● **What to work on**: From the entries below, tally the lines with "thuế" in them and reply with that figure only.

──────── Entries shown ────────

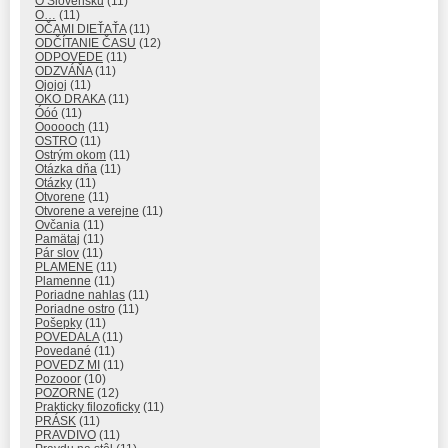
O Slovensku
(11)
O…
(11)
OČAMI DIEŤAŤA
(11)
ODČÍTANIE ČASU
(12)
ODPOVEDE
(11)
ODZVÁŇA
(11)
Ojojoj
(11)
OKO DRAKA
(11)
Óóó
(11)
Oooooch
(11)
OSTRO
(11)
Ostrým okom
(11)
Otázka dňa
(11)
Otázky
(11)
Otvorene
(11)
Otvorene a verejne
(11)
Ovčania
(11)
Pamätaj
(11)
Pár slov
(11)
PLAMENE
(11)
Plamenne
(11)
Poriadne nahlas
(11)
Poriadne ostro
(11)
Pošepky
(11)
POVEDALA
(11)
Povedané
(11)
POVEDZ MI
(11)
Pozooor
(10)
POZORNE
(12)
Prakticky filozoficky
(11)
PRÁSK
(11)
PRAVDIVO
(11)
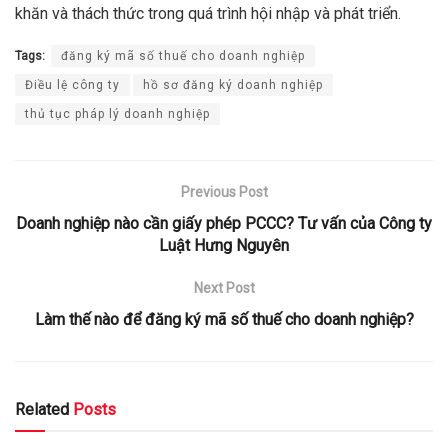
khăn và thách thức trong quá trình hội nhập và phát triển.
Tags:
đăng ký mã số thuế cho doanh nghiệp
Điều lệ công ty
hồ sơ đăng ký doanh nghiệp
thủ tục pháp lý doanh nghiệp
Previous Post
Doanh nghiệp nào cần giấy phép PCCC? Tư vấn của Công ty
Luật Hưng Nguyên
Next Post
Làm thế nào để đăng ký mã số thuế cho doanh nghiệp?
Related
Posts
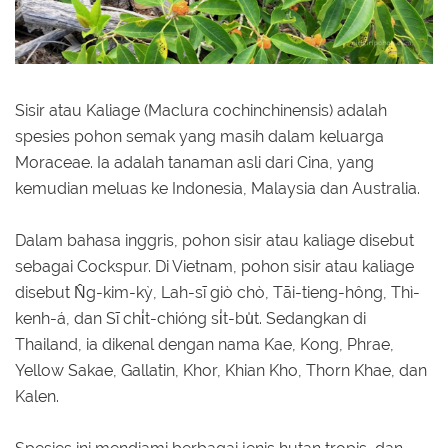
Sisir atau Kaliage (Maclura cochinchinensis) adalah
spesies pohon semak yang masih dalam keluarga
Moraceae. Ia adalah tanaman asli dari Cina, yang
kemudian meluas ke Indonesia, Malaysia dan Australia.
Dalam bahasa inggris, pohon sisir atau kaliage disebut
sebagai Cockspur. Di Vietnam, pohon sisir atau kaliage
disebut N̂g-kim-kỳ, Lah-sī giò chò, Tāi-tieng-hông, Thì-
kenh-á, dan Sī chi̍t-chióng si̍t-bu̍t. Sedangkan di
Thailand, ia dikenal dengan nama Kae, Kong, Phrae,
Yellow Sakae, Gallatin, Khor, Khian Kho, Thorn Khae, dan
Kalen.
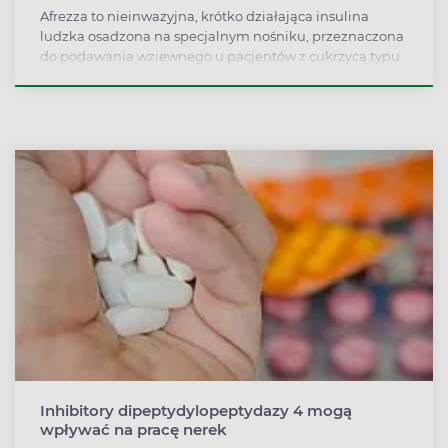
Afrezza to nieinwazyjna, krótko działająca insulina
ludzka osadzona na specjalnym nośniku, przeznaczona
do podawania wziewnego u pacjentów z cukrzycą typu
1. i 2.
Inhibitory dipeptydylopeptydazy 4 mogą
wpływać na pracę nerek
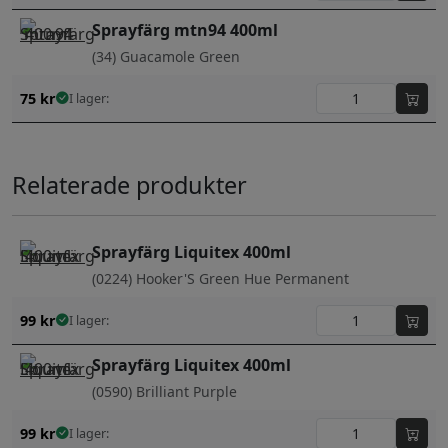
Sprayfärg mtn94 400ml
(34) Guacamole Green
75
kr
I lager:
Relaterade produkter
Sprayfärg Liquitex 400ml
(0224) Hooker'S Green Hue Permanent
99
kr
I lager:
Sprayfärg Liquitex 400ml
(0590) Brilliant Purple
99
kr
I lager:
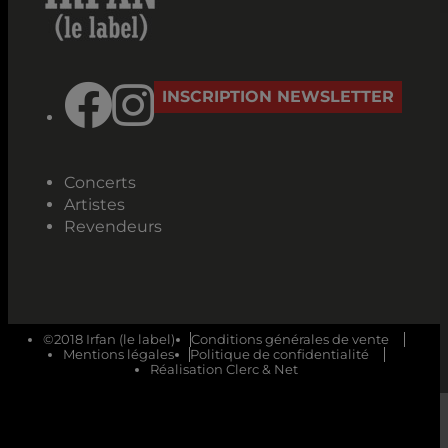
INSCRIPTION NEWSLETTER
Concerts
Artistes
Revendeurs
©2018 Irfan (le label)
Conditions générales de vente
Mentions légales
Politique de confidentialité
Réalisation Clerc & Net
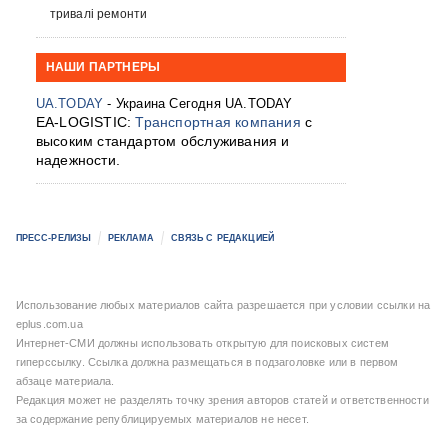
тривалі ремонти
НАШИ ПАРТНЕРЫ
UA.TODAY
- Украина Сегодня UA.TODAY
EA-LOGISTIC:
Транспортная компания
с
высоким стандартом обслуживания и
надежности.
ПРЕСС-РЕЛИЗЫ
РЕКЛАМА
СВЯЗЬ С РЕДАКЦИЕЙ
Использование любых материалов сайта разрешается при условии ссылки на
eplus.com.ua
Интернет-СМИ должны использовать открытую для поисковых систем
гиперссылку. Ссылка должна размещаться в подзаголовке или в первом
абзаце материала.
Редакция может не разделять точку зрения авторов статей и ответственности
за содержание републицируемых материалов не несет.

────────

● **Solution below**: 2